Conker and his companions represent a major shift in focus for Nintendo, which until now had been primarily a maker of kid-friendly titles. But Nintendo officials say "Bad Fur Day" is a logical attempt to hang onto an audience of adult gamers who've outgrown the Mario, Zelda and other Nintendo franchise titles they played as children a decade ago.

"Conker's Bad Fur Day widens Nintendo's appeal to a mature audience," said Nintendo vice president Peter Main. In a market where more than half of game players and buyers are adult, Nintendo maintains it has little choice but to continue to grow up with its fans if it wants to remain competitive with producers of other adult-themed titles.

But Nintendo is keenly aware that "Bad Fur Day" is likely to raise some eyebrows, given that it features a main character whose adorable appearance appeals to the very kids who should not be playing it. Aiming to ward off criticism, Nintendo is taking great pains with its release of "Bad Fur Day," limiting commercials and ads to publications, shows and time slots that are less likely to draw younger consumers.

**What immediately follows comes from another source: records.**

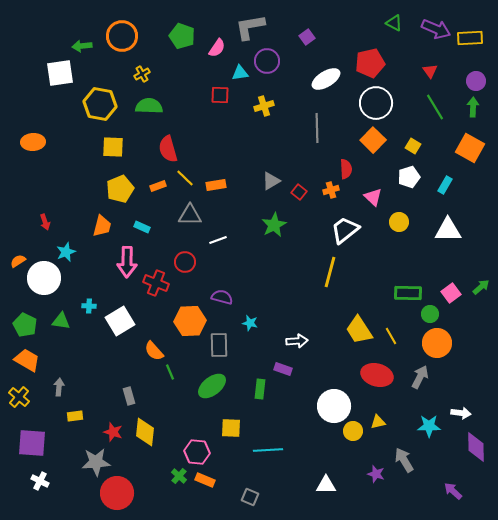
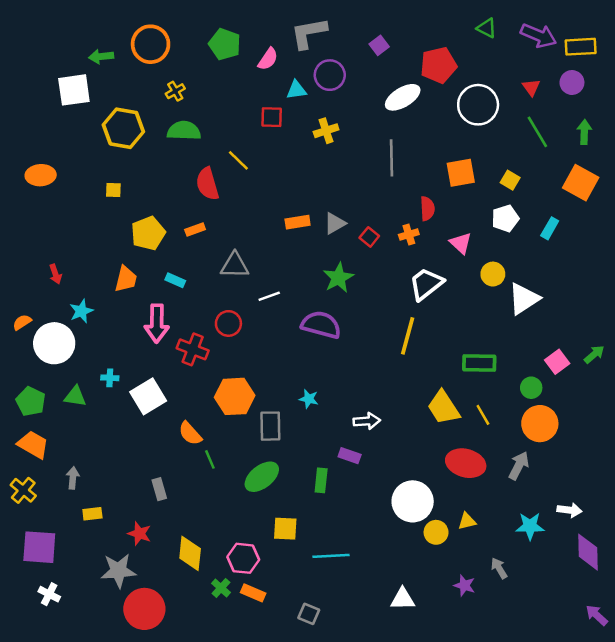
red pentagon: (370, 63) -> (438, 65), moved
purple circle: (476, 81) -> (572, 82), moved
white circle: (376, 103) -> (478, 105), moved
orange square: (373, 140) -> (461, 173), turned 35
yellow square: (113, 147) -> (113, 190), moved, size x0.6
yellow line: (185, 178) -> (238, 160), moved
orange rectangle: (216, 185) -> (298, 222), moved
white triangle: (448, 230) -> (524, 299), moved, turned -32
green rectangle: (408, 293) -> (479, 363), moved
purple semicircle: (222, 297) -> (321, 325), moved, size x1.5
yellow diamond: (145, 432) -> (190, 553), moved
gray arrow: (404, 460) -> (499, 568), size x0.7
purple arrow: (453, 491) -> (597, 615), moved

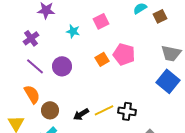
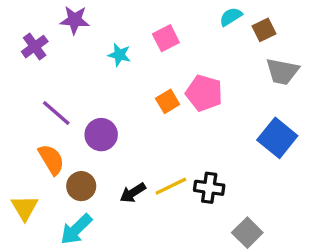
purple cross: (31, 38) -> (35, 47), moved
gray trapezoid: (171, 53) -> (282, 71), moved
purple circle: (62, 66) -> (101, 135), moved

The company also is being explicit with labels and marketing materials, trying to ensure that store owners and parents don't miss that "Bad Fur Day" is a game that shouldn't be sold to anyone under 17. After seeing its contents, I certainly have to agree that "Bad Fur Day" is not fit fare for children or young teens -- no matter how much they whine or try to sneak it into their N64 console. (Believe me, they'll try. My children will be ungrounded in about three years, thank you very much.)

That being said, "Bad Fur Day" is entertaining, especially if you have a weak spot for the variety of rude, scatological humor that made the films "Blazing Saddles" and "Dumb and Dumber" such hits. And it's as lush-looking and finely detailed as you'd expect from a game published by Rare.

About the only drawback I noted -- and an admittedly minor one -- was a tricky camera view that, at times, made it difficult to discern where Conker was going.

Suspenseful 'Bouncer'

Creating an altogether different fantasy world is "The Bouncer," (PlayStation 2; Square EA; $49.99; ), a role-playing martial arts game that is usually rich in character and story development.

"The Bouncer" may be the best-looking PS2 game I've seen to date, with its brooding backgrounds that set an ominous tone and graphics so detailed that tiny tattoos, raindrops and dimples pop off the screen. It's also got an elaborate plot, complete with backstories for primary characters.

Set in a bar in a futuristic city, "The Bouncer" revolves around the efforts of Sion and his fellow bouncers to save their kidnapped friend, Dominique, from a special forces unit. Periodically, bouncers and soldiers engage in hand-to-hand battles that feature spectacular, "Matrix-like" somersaults and spins.

But the elaborate cut scenes that tie the fights together are what boost this game out of the realm of simple fightfests. The sight of a bullet train hurtling out of a dark tunnel onto a suspension bridge dangling above a storm-tossed sea made me gasp aloud.

These scenes, accompanied by voiceover dialogue, give "The Bouncer" the look and feel of a suspenseful minimovie rather than just a video game. I'll grant you, some of that dialogue does occasionally lapse into romance-novel cliches.

But hey, I'll settle for an occasional cliche when it crops up in such a worthy, absorbing effort.